Dans l'arrêt Rondeau, le juge Proulx a exposé les critères applicables dans l'évaluation du risque exposé par l'alinéa 515(10)b) C.cr., en insistant sur l'effet combiné de ceux-ci:
Dans le cas à l'étude, le litige porte sur l'évaluation de la probabilité de dangerosité. À mon avis, plusieurs facteurs doivent être pris en compte pour décider de cette question, dont (1) la nature de l'infraction, (2) les circonstances pertinentes de celle-ci, ce qui peut mettre en cause les événements antérieurs et postérieurs, (3) la probabilité d'une condamnation, (4) le degré de participation de l'inculpé, (5) la relation de l'inculpé avec la victime, (6) le profil de l'inculpé, i.e., son occupation, son mode de vie, ses antécédents judiciaires, son milieu familial, son état mental, (7) sa conduite postérieurement à la commission de l'infraction reprochée, (8) le danger que représente, pour la communauté particulièrement visée par l'affaire, la liberté provisoire de l'inculpé.

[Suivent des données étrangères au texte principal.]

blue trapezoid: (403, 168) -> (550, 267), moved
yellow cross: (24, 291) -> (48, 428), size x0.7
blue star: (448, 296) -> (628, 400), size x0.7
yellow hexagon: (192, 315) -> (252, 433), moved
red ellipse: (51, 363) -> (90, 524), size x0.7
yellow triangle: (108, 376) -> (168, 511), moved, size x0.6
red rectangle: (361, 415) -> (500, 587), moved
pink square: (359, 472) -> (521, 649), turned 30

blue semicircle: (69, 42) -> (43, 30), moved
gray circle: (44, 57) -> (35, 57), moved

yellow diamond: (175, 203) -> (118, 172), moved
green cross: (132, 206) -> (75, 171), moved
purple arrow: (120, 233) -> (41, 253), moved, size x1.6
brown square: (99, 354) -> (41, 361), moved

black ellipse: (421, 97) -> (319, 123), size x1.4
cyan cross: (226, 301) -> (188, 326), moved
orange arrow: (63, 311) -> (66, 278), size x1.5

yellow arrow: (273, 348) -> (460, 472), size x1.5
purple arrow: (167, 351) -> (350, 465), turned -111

À ces facteurs est venue s’ajouter plus récemment l’appartenance à un gang criminalisé. Dans l’arrêt R. c. Ruest, le juge Réjean Paul écrivait :
Il est maintenant de connaissance judiciaire que les Hells Angels constituent une organisation criminelle vouée au trafic de drogue, impliquée dans les réseaux de prostitution et en charge de divers réseaux de contrebande. De plus, en vue d'éliminer la concurrence, ils ont livré une guerre sans merci à leurs concurrents (plus de 170 victimes reliées à cette guerre ont été recensées entre 1995 et 2001).
Ainsi, ceux qui participent aux activités criminelles d'une organisation criminelle, telle que celle des Hell's Angels, doivent s'attendre à ce qu'un nouveau facteur aggravant s'ajoute à cette liste (non exhaustive) de monsieur le juge Proulx dans Rondeau.

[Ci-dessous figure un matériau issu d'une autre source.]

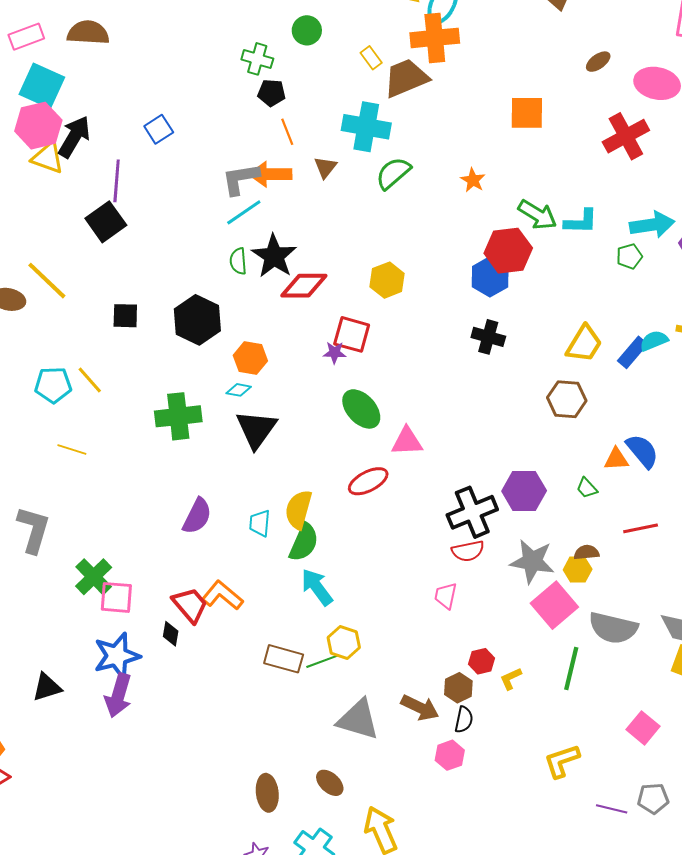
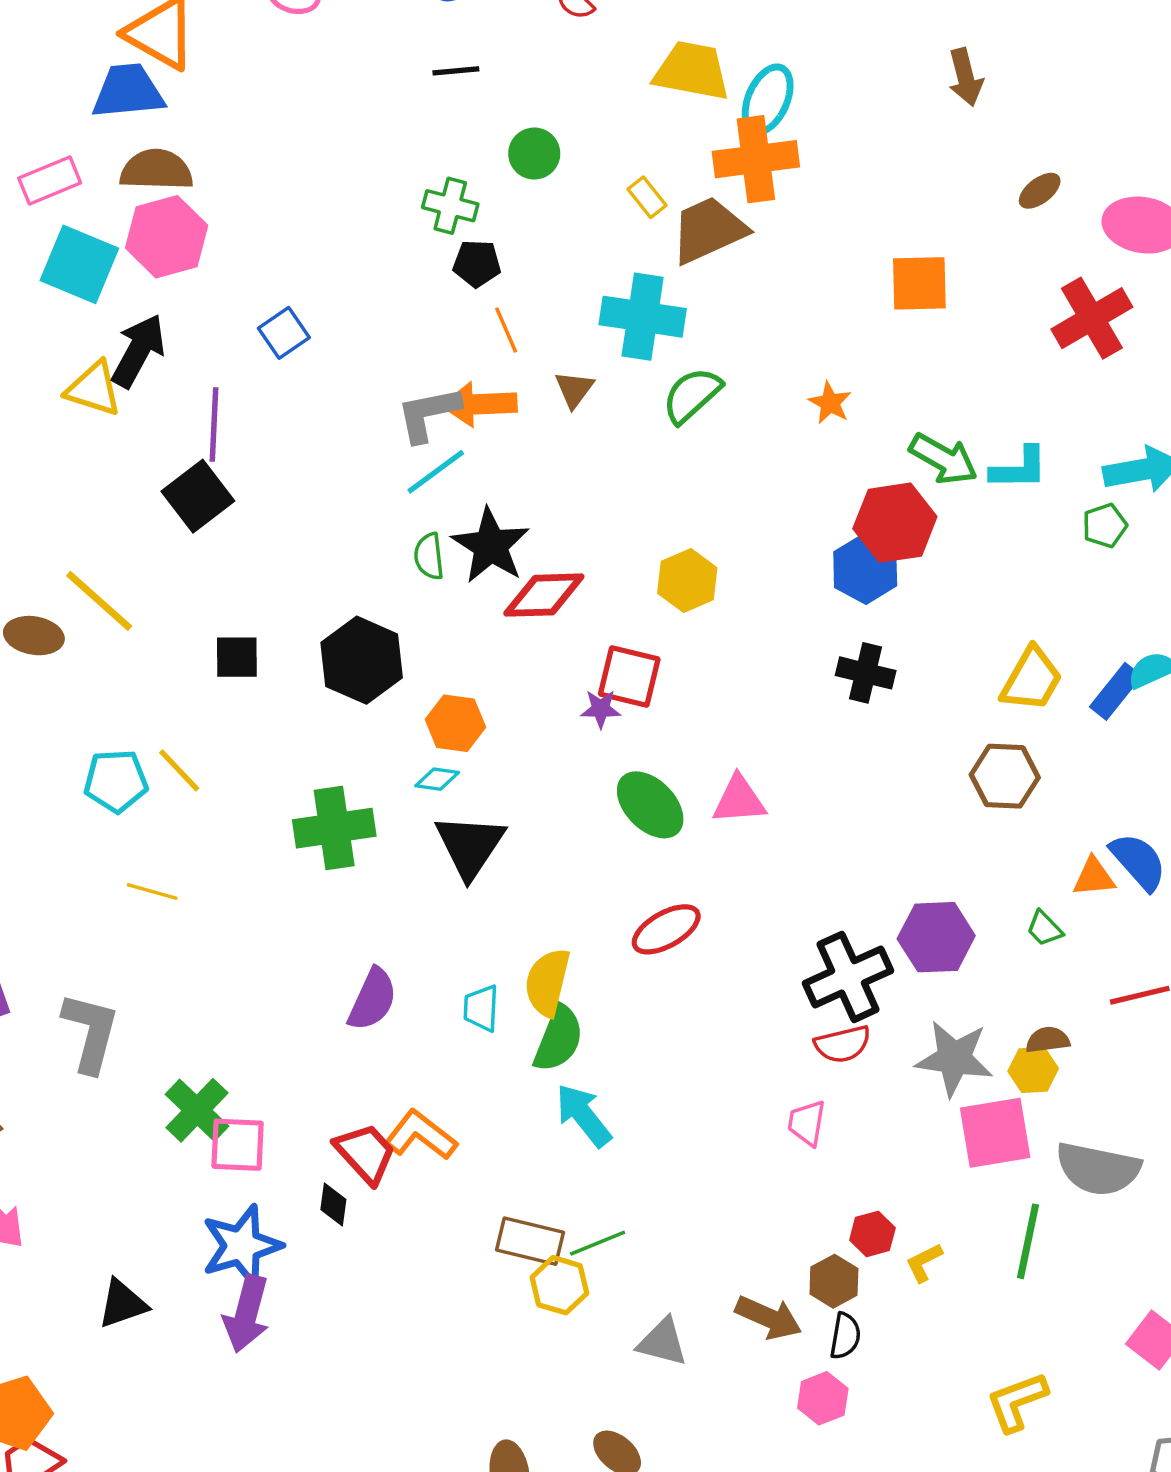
pink hexagon: (38, 126) -> (167, 237), moved
pink triangle: (407, 441) -> (739, 800), moved
pink square: (554, 605) -> (995, 1133), turned 33
yellow hexagon: (344, 643) -> (559, 1285), moved
gray triangle: (358, 720) -> (662, 1342), size x0.7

Dans R. c. Boulianne, confirmant la décision du premier juge de ne pas accorder de remise en liberté pour le motif énoncé à l'alinéa 515(10)b) C.cr., le juge Grenier concluait :
L'appartenance à des groupes criminels structurés qui visent, par définition, à devenir des monopoles de la vente de drogue, que ce soit sur le plan local ou national, démontre un choix de vie, celui de mener des affaires lucratives en violation et au mépris de la loi.
La société, par l'entremise des tribunaux, a le devoir de réagir à ce phénomène en privilégiant la dissuasion comme remède. Cette dissuasion doit s'exercer, non seulement à l'endroit des têtes dirigeantes des réseaux, mais aussi à l'endroit de tous les individus constituant des rouages importants permettant à ces organisations d'être opérationnelles et de se régénérer avec rapidité quand elles sont décapitées.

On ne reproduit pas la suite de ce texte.